People take all different types of career paths; how did you get to where you are today?
Initially, I’d intended to go to school for something practical, like dental hygiene, but I’d had a real love for design and pursued it once I discovered how to turn it into a career path.
During college, I fell in love with the marketing and branding aspects of design, in particular. I started freelance designing in addition to my daytime banking job until I could get a full time position in a tech start up, as a marketing coordinator. I dove into a lot of marketing operations tasks while there, and jumped at the first marketing operations role that opened up in the company.
What excites you most about your role today?
I love that I get to fix things and that this role asks me to use all my creative power to solve problems in sometimes unconventional ways. The pushback that I’ll hear occasionally is, “we don’t think you can do this.” I understand that using a new system or process can make people nervous. But I am about to make their lives 1000x easier. Seeing the look on their faces at the end of the project when they understand how it works and how much better it’s going to be excites me most.
How do you move from being an individual contributor to a leadership path?
Being a leader isn’t for everyone. You can’t think about it like a checkbox in order to get a promotion.
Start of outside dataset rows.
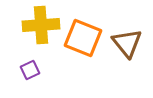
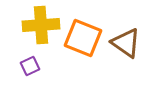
brown triangle: moved 1 px left; rotated 16 degrees counterclockwise
purple square: moved 4 px up
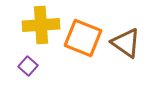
purple square: moved 2 px left; rotated 24 degrees counterclockwise
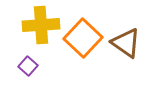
orange square: rotated 21 degrees clockwise
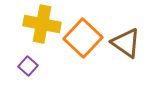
yellow cross: moved 1 px right, 1 px up; rotated 15 degrees clockwise
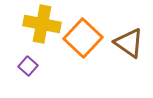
brown triangle: moved 3 px right
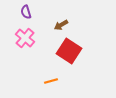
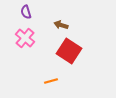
brown arrow: rotated 48 degrees clockwise
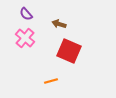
purple semicircle: moved 2 px down; rotated 24 degrees counterclockwise
brown arrow: moved 2 px left, 1 px up
red square: rotated 10 degrees counterclockwise
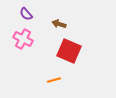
pink cross: moved 2 px left, 1 px down; rotated 12 degrees counterclockwise
orange line: moved 3 px right, 1 px up
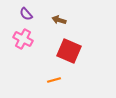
brown arrow: moved 4 px up
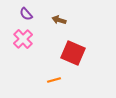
pink cross: rotated 18 degrees clockwise
red square: moved 4 px right, 2 px down
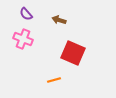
pink cross: rotated 24 degrees counterclockwise
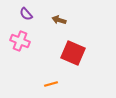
pink cross: moved 3 px left, 2 px down
orange line: moved 3 px left, 4 px down
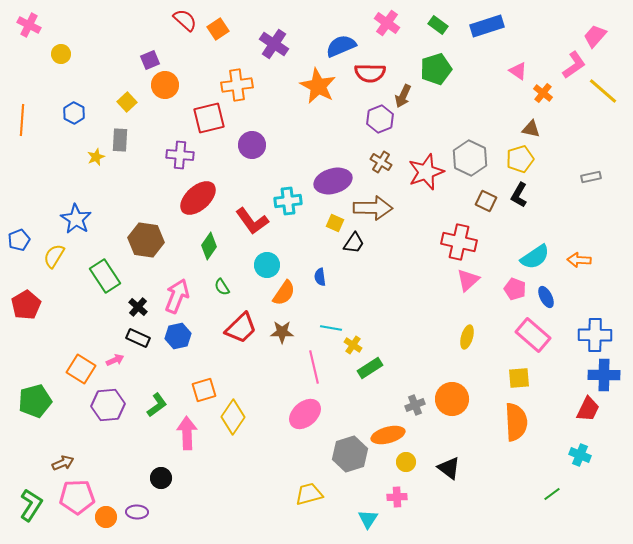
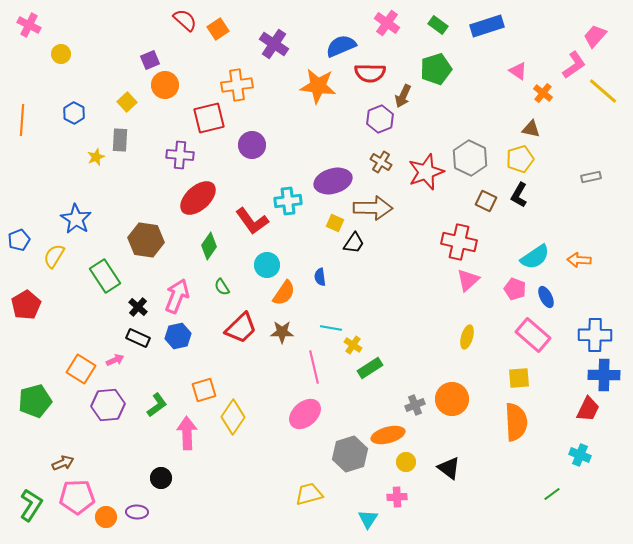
orange star at (318, 86): rotated 21 degrees counterclockwise
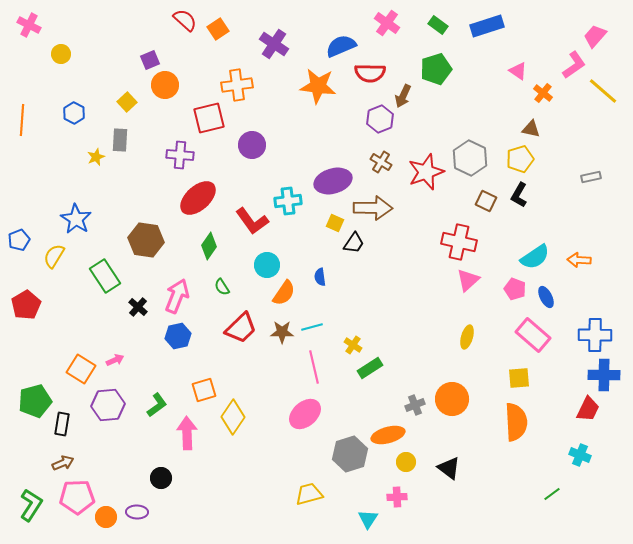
cyan line at (331, 328): moved 19 px left, 1 px up; rotated 25 degrees counterclockwise
black rectangle at (138, 338): moved 76 px left, 86 px down; rotated 75 degrees clockwise
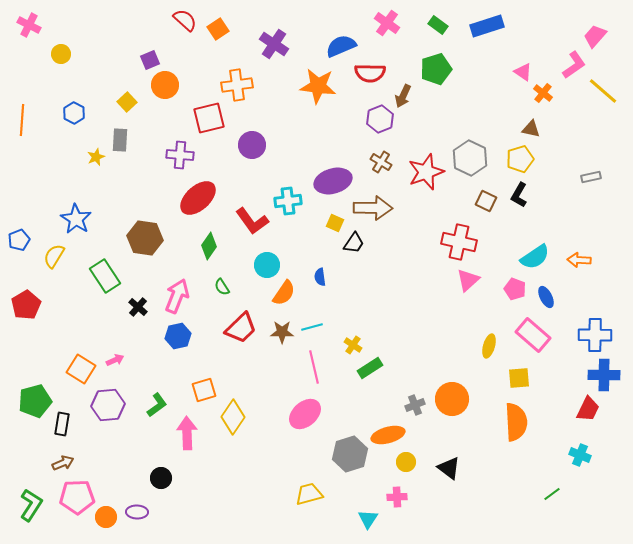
pink triangle at (518, 71): moved 5 px right, 1 px down
brown hexagon at (146, 240): moved 1 px left, 2 px up
yellow ellipse at (467, 337): moved 22 px right, 9 px down
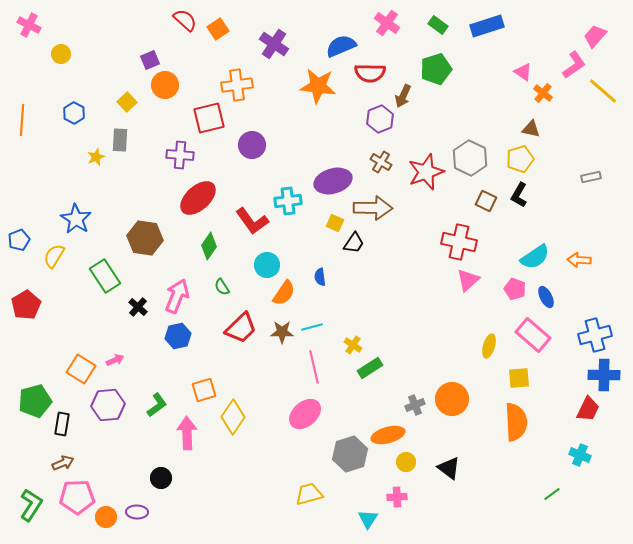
blue cross at (595, 335): rotated 16 degrees counterclockwise
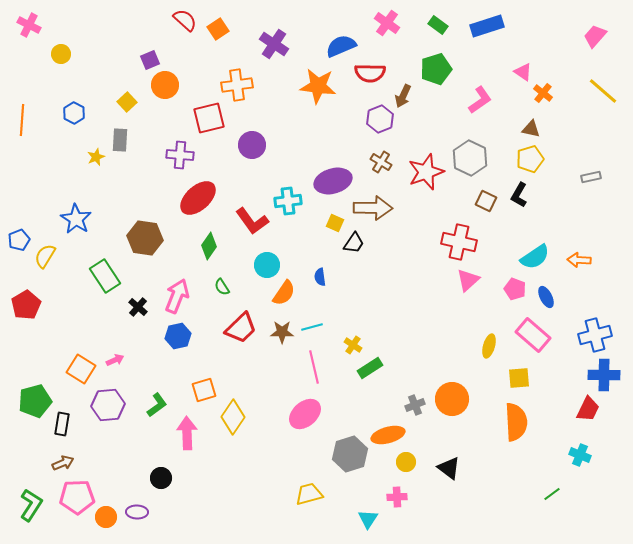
pink L-shape at (574, 65): moved 94 px left, 35 px down
yellow pentagon at (520, 159): moved 10 px right
yellow semicircle at (54, 256): moved 9 px left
You need to want to lead a team, to nurture other people’s growth and advocate for them.
If that is the path for you, then I would say you’d have to be comfortable with going against the grain a little, and challenge the way your company does certain marketing activities, especially if they’re status quo. The only way to move your company forward is through challenge, change, and attempting new things.
If you want to get into a leadership role, you have to be the one diving into the data, seeing what you can change, and advising the decision makers.
Many marketing teams have been impacted by budget cuts recently. What are some things you’re doing now to keep your team motivated when you have to do more with less?
When you’re in hypergrowth, overspending can be a big problem. Being tighter with our budget is an opportunity for us to reprioritize and only invest in the programs that drive pipeline. We needed to get very budget savvy and intentional about the campaigns and activities that we were running.
But, that also means we get bandwidth back because we’ve narrowed our scope to focus on doing the things that matter most. My team isn’t burning out trying to do everything. It’s much more motivating for them to focus on the key projects and the impact they create. That’s why I brought in Uptempo because it’s the perfect tool to help us. It’s fantastic—our relationship with finance has never been better. For the first time, our dollars match finance’s dollars and that’s been so powerful.
It’s the year 2023, if you’re looking back at your 23-year-old self, what advice would you give?
I would thank myself for being so career-driven. It’s been my goal to be a CMO since I was 22, and I am always thinking about the next step. But you also need to enjoy the ride. So even though I’m grateful that my younger self was so career-oriented, I would tell myself to practice mindfulness and not to worry so much. It’s all going to work out.